[Stored records]
######

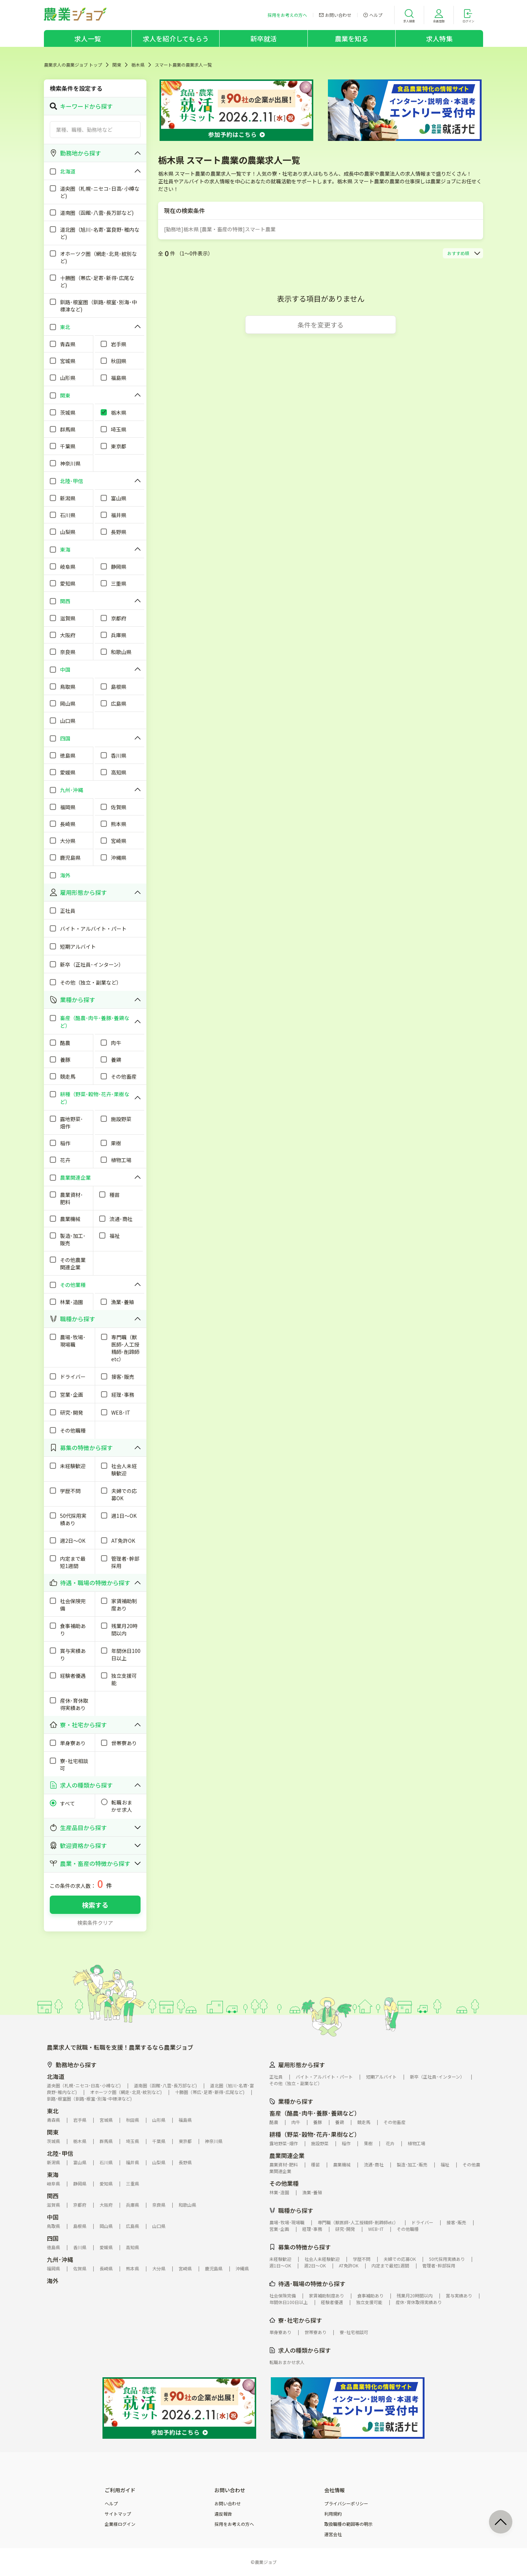  Describe the element at coordinates (439, 38) in the screenshot. I see `求人特集` at that location.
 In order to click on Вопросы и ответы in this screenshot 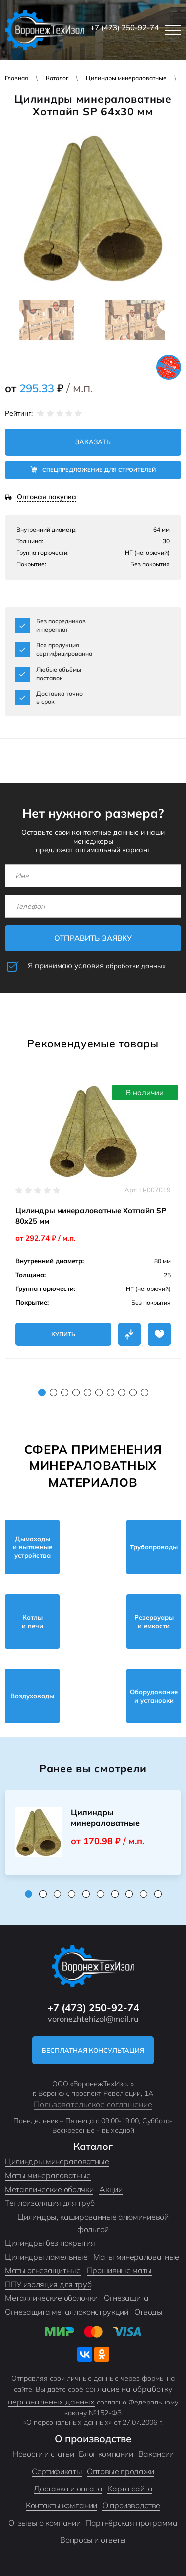, I will do `click(92, 2540)`.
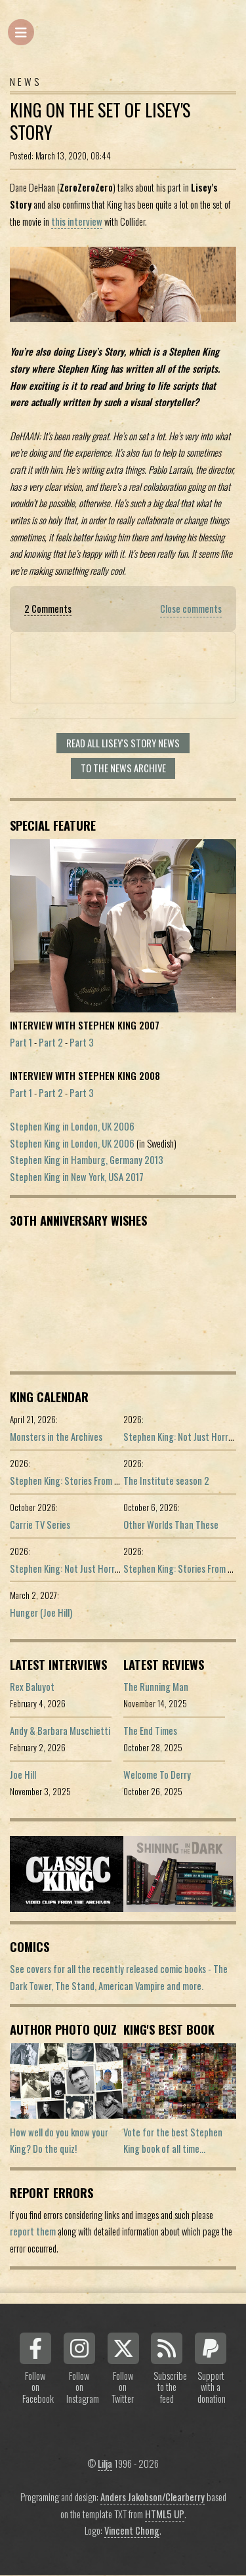 This screenshot has width=246, height=2576. Describe the element at coordinates (72, 1126) in the screenshot. I see `Stephen King in London, UK 2006` at that location.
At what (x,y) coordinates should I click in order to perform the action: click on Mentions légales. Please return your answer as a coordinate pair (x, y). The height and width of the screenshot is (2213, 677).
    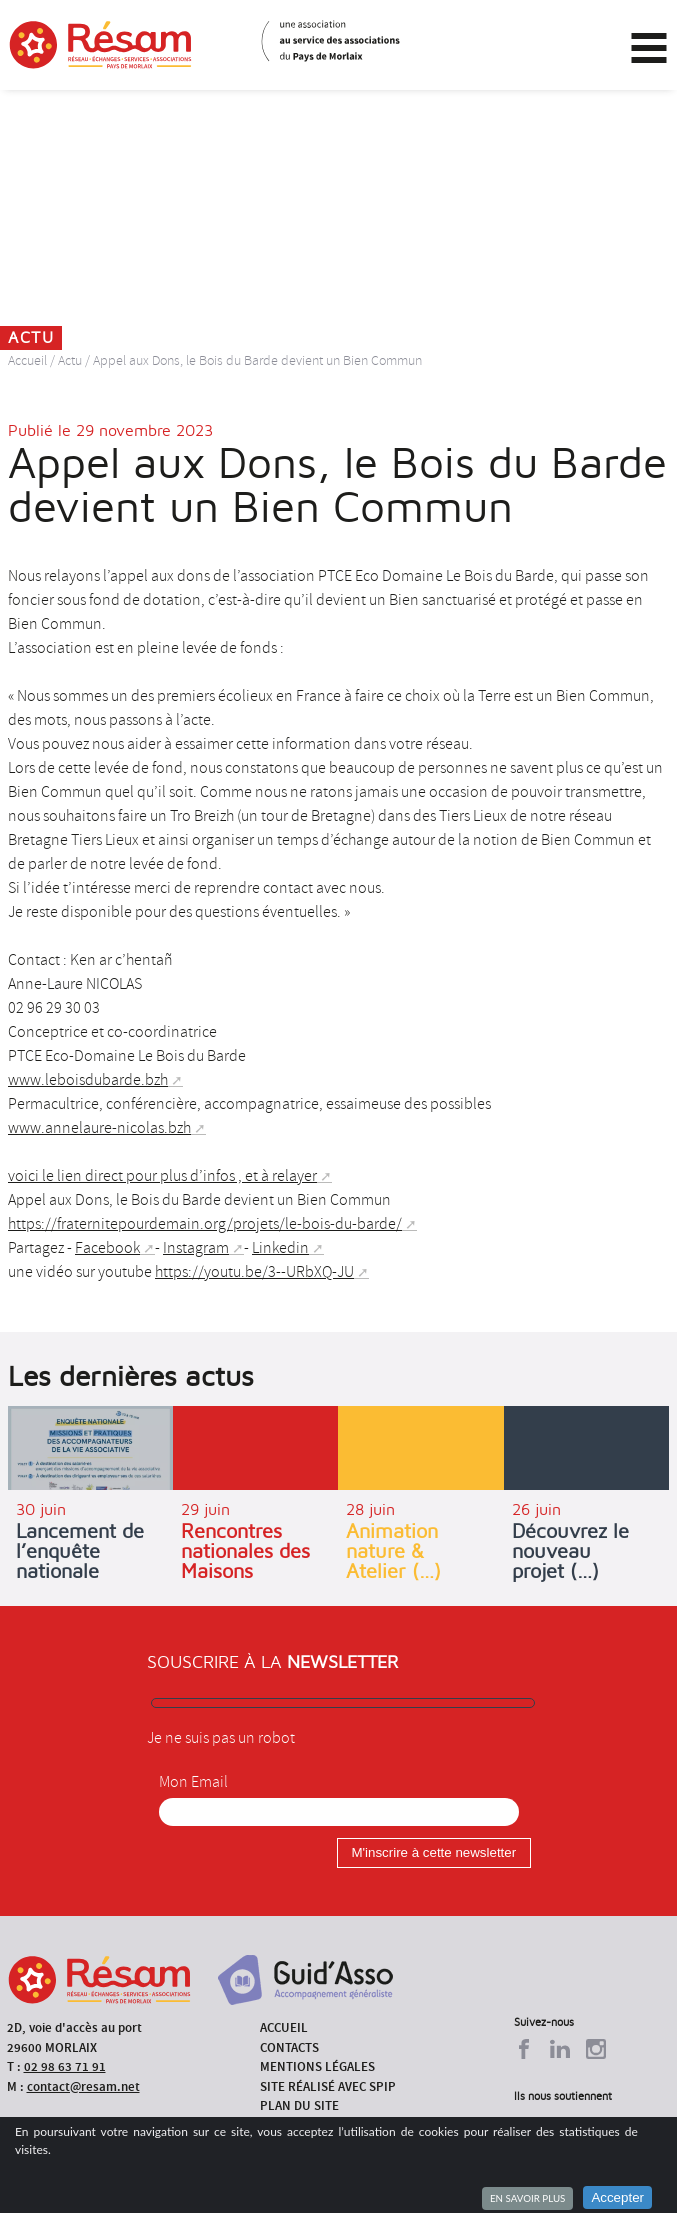
    Looking at the image, I should click on (317, 2066).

######

Take the line that contains "At what (x,y)" and every line after it down to the last line of the entries above, and output them exactly, with nothing else and no pictures.

■ Response area ■
At what (x,y) coordinates should I click in order to perform the action: click on Mentions légales. Please return your answer as a coordinate pair (x, y). The height and width of the screenshot is (2213, 677).
    Looking at the image, I should click on (317, 2066).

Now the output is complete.